§ Task requirements:
Lines with "быстрее": copy each one from the listing below.

____ Exercise input

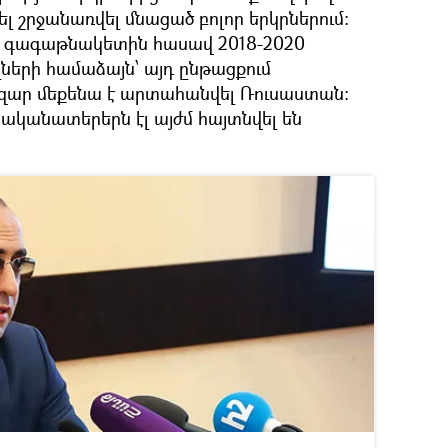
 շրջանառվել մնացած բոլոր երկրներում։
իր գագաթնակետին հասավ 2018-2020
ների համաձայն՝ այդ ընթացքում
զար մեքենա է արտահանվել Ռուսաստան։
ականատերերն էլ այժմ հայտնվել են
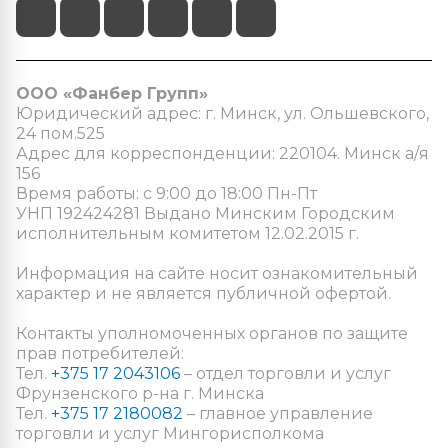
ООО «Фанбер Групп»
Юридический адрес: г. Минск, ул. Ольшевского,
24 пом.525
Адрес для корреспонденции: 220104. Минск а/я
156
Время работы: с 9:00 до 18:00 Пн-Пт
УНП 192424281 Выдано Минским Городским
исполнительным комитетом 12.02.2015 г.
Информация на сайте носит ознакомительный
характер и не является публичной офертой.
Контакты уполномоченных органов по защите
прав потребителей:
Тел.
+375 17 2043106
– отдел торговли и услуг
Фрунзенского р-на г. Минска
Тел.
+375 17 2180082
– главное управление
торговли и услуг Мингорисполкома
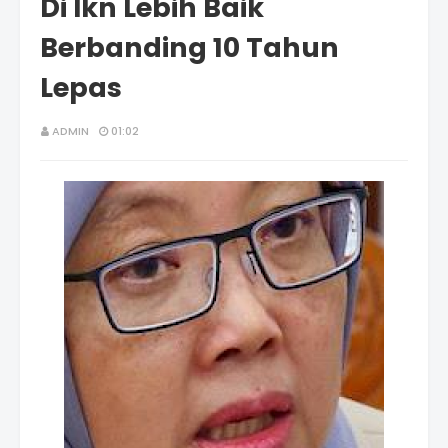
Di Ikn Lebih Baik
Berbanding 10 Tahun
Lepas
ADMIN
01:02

________
____ Exercise input

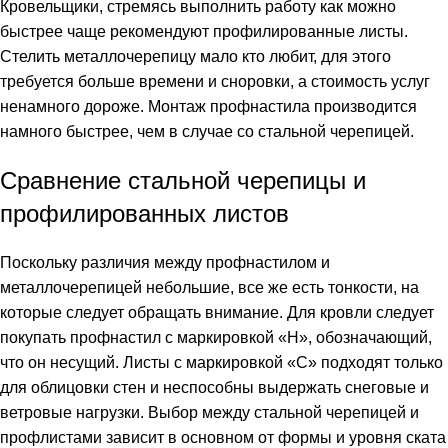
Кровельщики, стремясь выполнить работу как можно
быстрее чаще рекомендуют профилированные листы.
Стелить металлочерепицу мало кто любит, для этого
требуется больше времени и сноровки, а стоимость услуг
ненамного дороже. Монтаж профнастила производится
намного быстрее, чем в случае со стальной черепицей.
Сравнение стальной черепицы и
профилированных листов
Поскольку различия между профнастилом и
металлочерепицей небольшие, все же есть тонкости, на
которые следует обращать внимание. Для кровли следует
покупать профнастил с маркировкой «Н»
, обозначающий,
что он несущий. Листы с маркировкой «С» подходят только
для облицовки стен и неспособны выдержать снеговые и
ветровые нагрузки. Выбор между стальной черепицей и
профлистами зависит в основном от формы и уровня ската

________

§ Task response:
быстрее чаще рекомендуют профилированные листы.
намного быстрее, чем в случае со стальной черепицей.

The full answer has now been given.